RAW DATA:
++++++++++

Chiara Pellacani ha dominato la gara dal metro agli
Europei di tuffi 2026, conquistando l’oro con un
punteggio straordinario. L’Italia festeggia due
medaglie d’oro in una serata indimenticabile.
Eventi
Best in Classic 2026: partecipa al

++++++++++

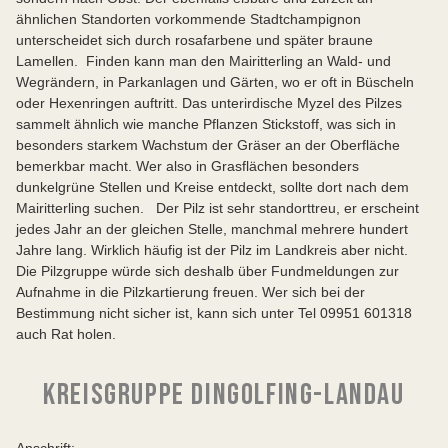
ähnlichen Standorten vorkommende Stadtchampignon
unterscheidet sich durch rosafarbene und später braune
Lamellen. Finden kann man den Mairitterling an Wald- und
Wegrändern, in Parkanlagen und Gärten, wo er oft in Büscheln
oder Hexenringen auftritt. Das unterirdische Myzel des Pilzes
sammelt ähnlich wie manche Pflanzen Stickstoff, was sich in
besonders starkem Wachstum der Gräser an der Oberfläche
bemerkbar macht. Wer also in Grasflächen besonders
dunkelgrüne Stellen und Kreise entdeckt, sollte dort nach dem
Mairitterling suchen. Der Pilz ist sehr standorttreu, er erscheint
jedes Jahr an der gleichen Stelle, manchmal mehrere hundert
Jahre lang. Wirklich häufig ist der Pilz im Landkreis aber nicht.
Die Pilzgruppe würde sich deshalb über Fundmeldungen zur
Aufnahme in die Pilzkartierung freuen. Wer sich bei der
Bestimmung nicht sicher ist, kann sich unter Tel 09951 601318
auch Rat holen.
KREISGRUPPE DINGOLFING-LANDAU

++++++++++

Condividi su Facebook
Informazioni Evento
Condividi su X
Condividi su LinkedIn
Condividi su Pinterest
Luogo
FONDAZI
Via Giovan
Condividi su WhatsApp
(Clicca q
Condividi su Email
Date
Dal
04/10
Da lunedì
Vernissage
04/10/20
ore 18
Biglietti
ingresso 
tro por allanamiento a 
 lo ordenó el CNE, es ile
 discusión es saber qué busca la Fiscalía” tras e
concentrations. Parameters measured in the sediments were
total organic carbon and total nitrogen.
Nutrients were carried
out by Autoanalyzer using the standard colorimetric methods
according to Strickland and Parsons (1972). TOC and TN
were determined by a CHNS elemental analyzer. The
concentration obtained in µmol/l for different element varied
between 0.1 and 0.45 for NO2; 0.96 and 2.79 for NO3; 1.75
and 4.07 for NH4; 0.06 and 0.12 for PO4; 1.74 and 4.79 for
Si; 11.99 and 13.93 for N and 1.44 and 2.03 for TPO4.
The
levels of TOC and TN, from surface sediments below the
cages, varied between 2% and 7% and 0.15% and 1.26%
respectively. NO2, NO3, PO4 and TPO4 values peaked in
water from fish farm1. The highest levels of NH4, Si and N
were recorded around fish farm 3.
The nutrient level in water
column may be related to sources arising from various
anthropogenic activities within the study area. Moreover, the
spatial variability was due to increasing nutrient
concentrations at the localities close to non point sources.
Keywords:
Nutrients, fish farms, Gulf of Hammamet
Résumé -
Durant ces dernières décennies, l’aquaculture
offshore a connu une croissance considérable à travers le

++++++++++

WORK INSTRUCTIONS: Take exactly the lines from the one containing "Lamellen. Finden kann" through the one containing "KREISGRUPPE DINGOLFING-LANDAU" in the data above, and output them with nothing added.

WRITTEN REPLY:
Lamellen. Finden kann man den Mairitterling an Wald- und
Wegrändern, in Parkanlagen und Gärten, wo er oft in Büscheln
oder Hexenringen auftritt. Das unterirdische Myzel des Pilzes
sammelt ähnlich wie manche Pflanzen Stickstoff, was sich in
besonders starkem Wachstum der Gräser an der Oberfläche
bemerkbar macht. Wer also in Grasflächen besonders
dunkelgrüne Stellen und Kreise entdeckt, sollte dort nach dem
Mairitterling suchen. Der Pilz ist sehr standorttreu, er erscheint
jedes Jahr an der gleichen Stelle, manchmal mehrere hundert
Jahre lang. Wirklich häufig ist der Pilz im Landkreis aber nicht.
Die Pilzgruppe würde sich deshalb über Fundmeldungen zur
Aufnahme in die Pilzkartierung freuen. Wer sich bei der
Bestimmung nicht sicher ist, kann sich unter Tel 09951 601318
auch Rat holen.
KREISGRUPPE DINGOLFING-LANDAU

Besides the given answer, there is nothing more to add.